Conservation’s Hidden Costs
For decades, rural households have absorbed the social and economic impacts of wildlife—crop destruction, livestock predation, damaged property, threats to human safety, and restrictions on land use. According to the trusts, these impacts are persistent and financially devastating, yet rarely reflected in public debate.
The communities argue that regulated, evidence-based sustainable utilisation has helped convert wildlife presence into tangible benefits such as employment, scholarships, community infrastructure and social welfare support, while also reducing retaliatory killings by improving tolerance toward wildlife.
Criticism of Unmandated Advocacy
The trusts also express serious concern about organisations and individuals who publicly claim to represent “community voices” without consulting recognised community trusts or governance structures.
They warn that issuing statements, campaigns or legal actions without lawful community mandates amounts to misrepresentation and risks spreading misleading or false narratives about community positions on conservation.
Court Action Raises Concern
Addressing the ongoing dispute directly, the trusts say the Elephant Protection Society’s decision to take the matter to court against DWNP should have been handled differently.
Working alongside NCONGO, they argue that the issue would have been better addressed through dialogue and partnership with government rather than litigation.
“Collaboration and consultation remain central to effective conservation,” the statement notes, adding that legal confrontation risks sidelining the very communities that live with wildlife.
Call to Government
Despite the controversy, the communities reaffirm their commitment to conservation, coexistence and sustainable development.
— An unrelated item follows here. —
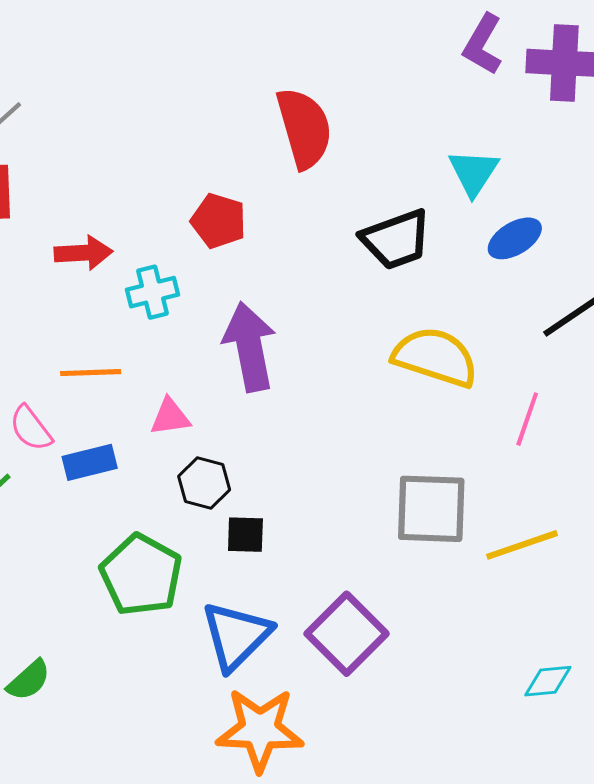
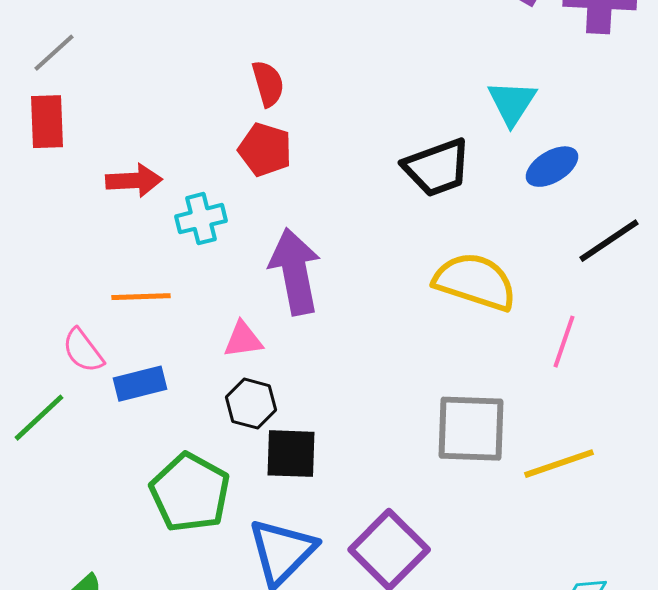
red semicircle: (304, 128) -> (268, 84), moved, size x0.6
pink triangle: (170, 417) -> (243, 340), moved
black square: (245, 535) -> (291, 454), size x1.4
They maintain that sustainable utilisation is a key pillar of Botswana’s long-term conservation success.
In a direct appeal, the trusts call on government to release the 2026 wildlife quota, committing to use it responsibly and in full compliance with national legislation and CITES regulations.
Signed by 26 community trusts countrywide, the statement underscores a growing insistence from rural Botswana that conservation decisions must be shaped not only by courtrooms and advocacy campaigns, but by the lived realities of those who share land with wildlife.